Evocare Copernico quando si tratta di annunciare rivoluzioni è ormai divenuto un classico, se si vuole a parole far crede che si sta mettendo davvero mano al cambiamento. Tuttavia, si fa fatica a convincersi che la detassazione dell’Imu sulla prima casa risponda a logiche che capovolgano sistemi e concezioni; piuttosto rispecchiano antichi e sempreverdi metodi di breve periodo con cui la politica punta a sensibilizzare in via diretta il portafogli di un elettorato in fuga.

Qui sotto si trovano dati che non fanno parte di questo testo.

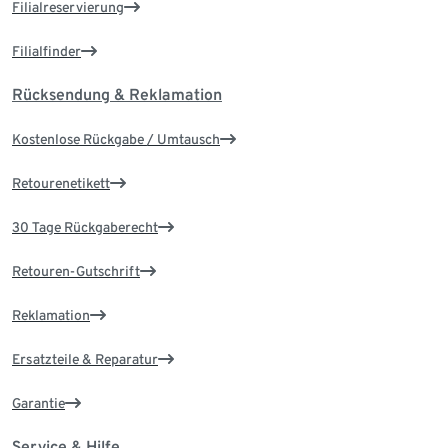
Filialreservierung
Filialfinder
Rücksendung & Reklamation
Kostenlose Rückgabe / Umtausch
Retourenetikett
30 Tage Rückgaberecht
Retouren-Gutschrift
Reklamation
Ersatzteile & Reparatur
Garantie
Service & Hilfe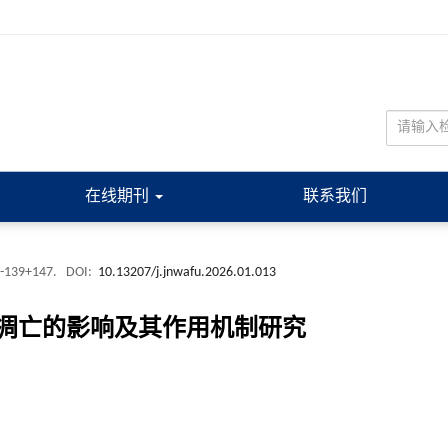
在线期刊
联系我们
 -139+147.
DOI:
10.13207/j.jnwafu.2026.01.013
凋亡的影响及其作用机制研究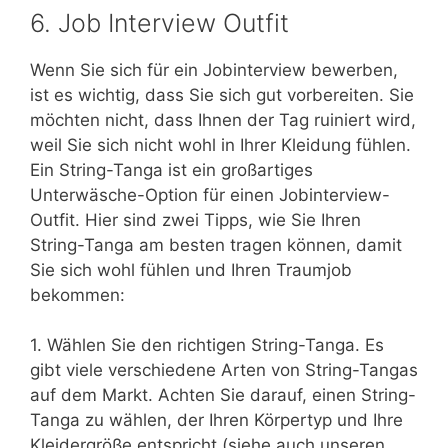
6. Job Interview Outfit
Wenn Sie sich für ein Jobinterview bewerben,
ist es wichtig, dass Sie sich gut vorbereiten. Sie
möchten nicht, dass Ihnen der Tag ruiniert wird,
weil Sie sich nicht wohl in Ihrer Kleidung fühlen.
Ein String-Tanga ist ein großartiges
Unterwäsche-Option für einen Jobinterview-
Outfit. Hier sind zwei Tipps, wie Sie Ihren
String-Tanga am besten tragen können, damit
Sie sich wohl fühlen und Ihren Traumjob
bekommen:
1. Wählen Sie den richtigen String-Tanga. Es
gibt viele verschiedene Arten von String-Tangas
auf dem Markt. Achten Sie darauf, einen String-
Tanga zu wählen, der Ihren Körpertyp und Ihre
Kleidergröße entspricht (siehe auch unseren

Lo schema è quello dei famigerati 80 euro in busta paga, molto utile a far crescere i consensi in cabina elettorali, molto meno efficace al rilancio dell’economia e dei consumi, i quali non si risollevano con una finta boccata d’ossigeno a chi ha già qualcosa, ma si alimentano allargando il giro di chi può avere domani uno stipendio da spendere.
Ciò può avvenire soltanto attraverso interventi con effetti non immediati e meno evidenti all’occhio dell’italiota medio, che rendano più competitivo il sistema-paese e quindi maggiormente conveniente investire e fare impresa. Insomma, detassare il lavoro e la produzione resta la via maestra e ancora non praticata per quella vera rivoluzione di cui necessità l’Italia, che con l'ennesima sparata del Premier resta invece condannata, anche nello sterile dibattito estivo, al casacentrismo.
È una questione di priorità. Ammesso che ci siano le risorse per farlo - e questo è tutto ancora da vedere - sarebbe opportuno intervenire prima e subito detassando l’impresa. Purtroppo, sondaggi alla mano, Matteo Renzi ha ben’altro a cui pensare.